Laporan Wartawan Tribunnews.com, Apfia Tioconny Billy
TRIBUNNEWS.COM, JAKARTA -- Beberapa hari ini sosial media tengah dihebohkan dengan fenomena 'fetish kain jarik' yang dilakukan seorang mahasiswa di Surabaya.
Para korban dari mahasiswa bernama Gilang itu di sosial media menceritakan perlakuan aneh Gilang yang meminga korban-korbannya supaya mau dibungkus dengan kain jarik.
Untuk mencari korban, Gilang mengatakan kalau ia sedang melakukan riset tentang membungkus badan tersebut untuk keperluan kuliahnya.

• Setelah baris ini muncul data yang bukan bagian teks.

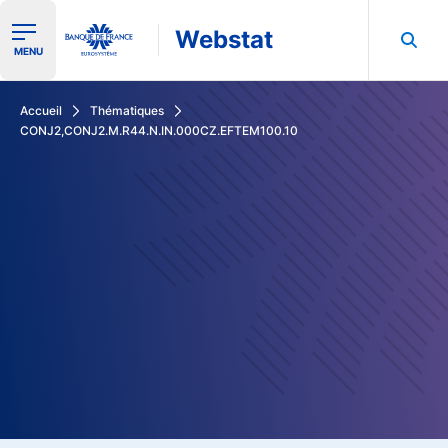
Webstat
Ouvrir le menu de navigation
MENU
Rechercher dans les données de la Banque de France
Accueil
Thématiques
CONJ2,CONJ2.M.R44.N.IN.000CZ.EFTEM100.10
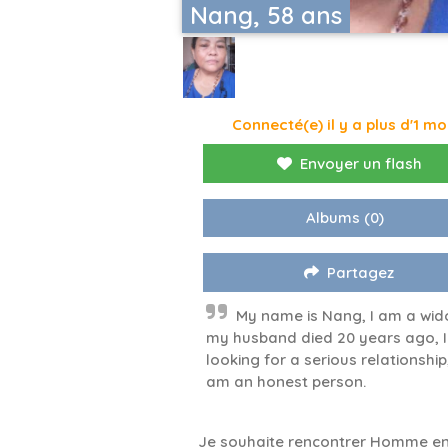
Nang, 58 ans
Connecté(e) il y a plus d'1 mo
Envoyer un flash
Albums
(0)
Partagez
My name is Nang, I am a wid
my husband died 20 years ago, 
looking for a serious relationship,
am an honest person.
Je souhaite rencontrer Homme en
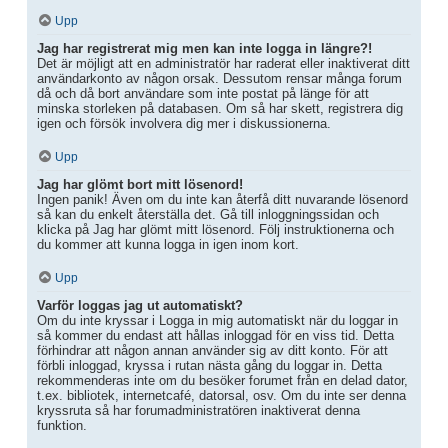
Upp
Jag har registrerat mig men kan inte logga in längre?!
Det är möjligt att en administratör har raderat eller inaktiverat ditt
användarkonto av någon orsak. Dessutom rensar många forum
då och då bort användare som inte postat på länge för att
minska storleken på databasen. Om så har skett, registrera dig
igen och försök involvera dig mer i diskussionerna.
Upp
Jag har glömt bort mitt lösenord!
Ingen panik! Även om du inte kan återfå ditt nuvarande lösenord
så kan du enkelt återställa det. Gå till inloggningssidan och
klicka på Jag har glömt mitt lösenord. Följ instruktionerna och
du kommer att kunna logga in igen inom kort.
Upp
Varför loggas jag ut automatiskt?
Om du inte kryssar i Logga in mig automatiskt när du loggar in
så kommer du endast att hållas inloggad för en viss tid. Detta
förhindrar att någon annan använder sig av ditt konto. För att
förbli inloggad, kryssa i rutan nästa gång du loggar in. Detta
rekommenderas inte om du besöker forumet från en delad dator,
t.ex. bibliotek, internetcafé, datorsal, osv. Om du inte ser denna
kryssruta så har forumadministratören inaktiverat denna
funktion.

Baca: Terungkap Modus Lain Gilang Fetish Kain Jarik, Korban: Pas Melek Sudah Ditutup Selimut
Lalu apa sebenarnya istilah fetish yang jadi nge-tren setelah munculnya kasus Gilang?
dr. Alvina, Sp.KJ, Dokter Spesialis Kedokteran Jiwa di Primaya Hospital Bekasi Barat menjelaskan seseorang yang fethisme adalah perilaku seksual yang menggunakan objek tidak hidup sebagai metode untuk membuat seseorang terangsang secara seksual.
“Seseorang dengan Fetishism akan berfantasi seksual misalnya masturbasi dengan menggunakan benda yang tidak hidup sebagai objek untuk menimbulkan rangsangan seksual,” ujar dr. Alvina, melalui keterangan tertulisnya, Jumat (31/7/2020).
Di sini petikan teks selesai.